I would also contend that the dismissal of the traditional vs. modern dichotomy is something more than a simple kneejerk against tyrannical pigeonholing on the part of Piedmontese: it is a rejection to a great extend rooted the fierce pride (“He was born in La Morra and will die in La Morra”) and cringe-inducing devotion (“we won’t buy another vineyard unless we fall in love”) in the internal diversity of the land and the distinctness of the wines it affords. Out of the properties we visited only at Roberto Voerzio’s was there a roughly equal emphasis laid upon winery practice and viticulture/terroir. In all other cases the soil and its sympathetic tending was described in the most affectionate terms. And only at Voerzio’s did we hear any real criticism of the oenological techniques of other producers.

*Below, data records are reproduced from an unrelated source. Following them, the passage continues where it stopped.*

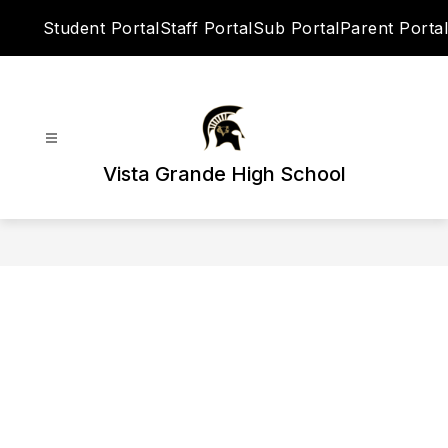
Skip
Student Portal
Staff Portal
Sub Portal
Parent Portal
to
content
Vista Grande High School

This is why Georgio Rivetti of La Spinetta dismisses the traditional/modern distinction as “bullshit” – it diverts attention away from the intricacies of soil, aspect and clime and instead towards a supposed division between producers. Mr. Rivetti is vehemently passionate in his demand for Burgundy like Cru classification/appreciation of the vineyards of Barbaresco and Barolo which he sees as the most appropriate step in awarding the region the recognition it deserves for its internal heterogeneity. It common to hear people talking about how much they like Volnay, but rare to hear the equivalent praise for Monforte. Franco Massolino (whose wines you might have innocently imagined to be the traditionalist antithesis of the bold modernism of La Spinetta) is in total agreement; saying that “everyone in the villages know where the best vineyards are” – rather it is the customers who are in the dark, not being provided with adequate information to distinguish between the wines available.
While I think that the case for a more “terroir focused” classification Lange wines is a persuasive one, one which would partly ensure the integrity/meaningfulness of words on bottles that refer to specific sites, it should not obscure the corresponding diversity in winemakerly technique. A wine is always the nub of an intricate nexus of connections between human (re)action and the corresponding (re)actions of nature in both vineyard, cellar and beyond. To disentangle these fully is an impossible task – the best we can do is paint in very broad stokes the approximate impact that any particular intervention will have on a wine. It is the fashion now to emphasize the impact of “terroir” over and above technique, and this is of course reflected in winemaking practice (unfined, unfiltered etc.). However, as criminal law teaches us – doing nothing can be considered as much as an action as doing something.
Piedmont is an area with a very rich recent history of winemaking practice and this should not be forgotten when stressing the importance of individual macroclimes. Call me old-fashioned but I wouldn’t actually mind seeing a few non-vintage Barolos on the market. I’m sure a decent solera would do a few of those aloof 2006s a world of good.